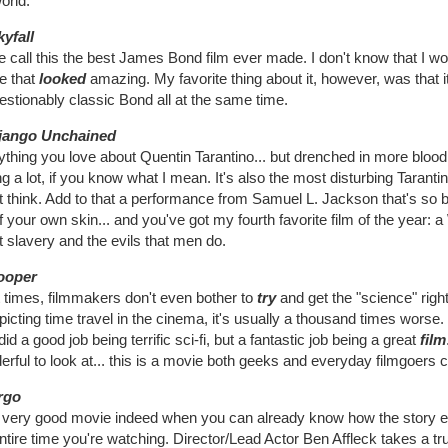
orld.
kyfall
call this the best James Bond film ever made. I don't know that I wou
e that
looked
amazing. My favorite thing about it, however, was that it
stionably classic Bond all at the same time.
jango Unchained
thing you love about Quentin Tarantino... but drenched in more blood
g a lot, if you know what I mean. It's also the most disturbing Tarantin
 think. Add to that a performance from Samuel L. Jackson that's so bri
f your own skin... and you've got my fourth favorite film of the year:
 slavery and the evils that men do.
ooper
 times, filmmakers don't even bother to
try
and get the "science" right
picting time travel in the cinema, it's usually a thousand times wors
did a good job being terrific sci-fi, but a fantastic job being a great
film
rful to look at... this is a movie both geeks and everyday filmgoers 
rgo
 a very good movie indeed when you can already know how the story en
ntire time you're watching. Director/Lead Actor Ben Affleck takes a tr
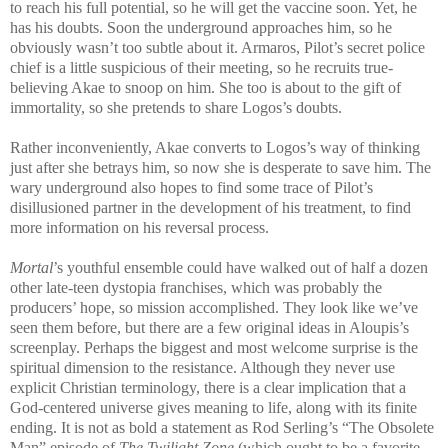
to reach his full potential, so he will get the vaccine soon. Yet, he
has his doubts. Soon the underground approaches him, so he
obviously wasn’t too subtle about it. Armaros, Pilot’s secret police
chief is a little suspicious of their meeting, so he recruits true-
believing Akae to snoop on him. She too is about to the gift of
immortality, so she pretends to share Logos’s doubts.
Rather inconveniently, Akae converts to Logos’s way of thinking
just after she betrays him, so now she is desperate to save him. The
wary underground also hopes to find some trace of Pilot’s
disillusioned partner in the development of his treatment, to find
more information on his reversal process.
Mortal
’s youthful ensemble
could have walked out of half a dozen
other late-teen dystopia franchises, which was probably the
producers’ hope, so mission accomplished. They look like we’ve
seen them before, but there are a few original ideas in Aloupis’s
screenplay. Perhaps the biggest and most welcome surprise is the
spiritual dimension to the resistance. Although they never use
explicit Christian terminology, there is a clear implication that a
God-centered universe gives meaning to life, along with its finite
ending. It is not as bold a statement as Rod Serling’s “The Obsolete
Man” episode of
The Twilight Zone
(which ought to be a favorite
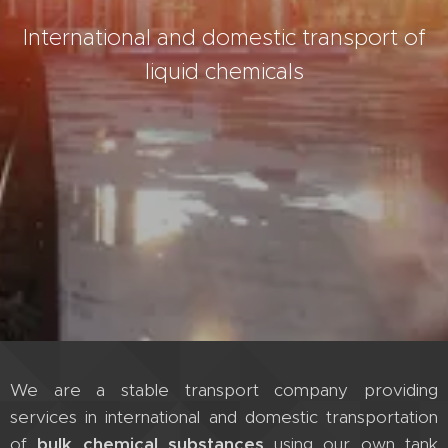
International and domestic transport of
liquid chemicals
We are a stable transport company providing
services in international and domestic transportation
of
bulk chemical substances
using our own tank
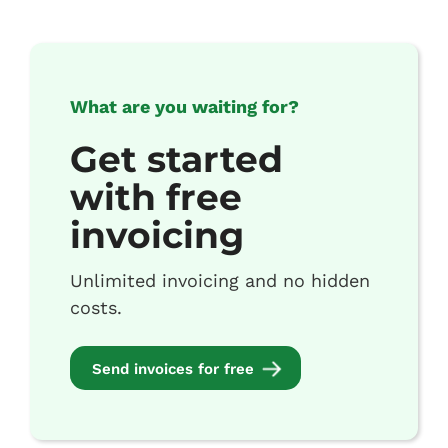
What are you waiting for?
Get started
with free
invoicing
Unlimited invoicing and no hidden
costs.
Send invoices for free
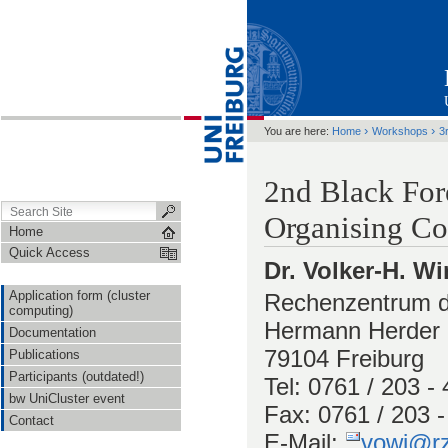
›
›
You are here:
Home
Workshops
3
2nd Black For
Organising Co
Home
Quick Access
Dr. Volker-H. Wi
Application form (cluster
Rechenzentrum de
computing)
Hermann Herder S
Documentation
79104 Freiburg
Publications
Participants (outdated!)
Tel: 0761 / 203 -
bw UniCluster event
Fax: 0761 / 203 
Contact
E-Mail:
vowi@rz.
::::
Please report every line of the records above that contains the word "Logos".

* _Answer below_
immortality, so she pretends to share Logos’s doubts.
Rather inconveniently, Akae converts to Logos’s way of thinking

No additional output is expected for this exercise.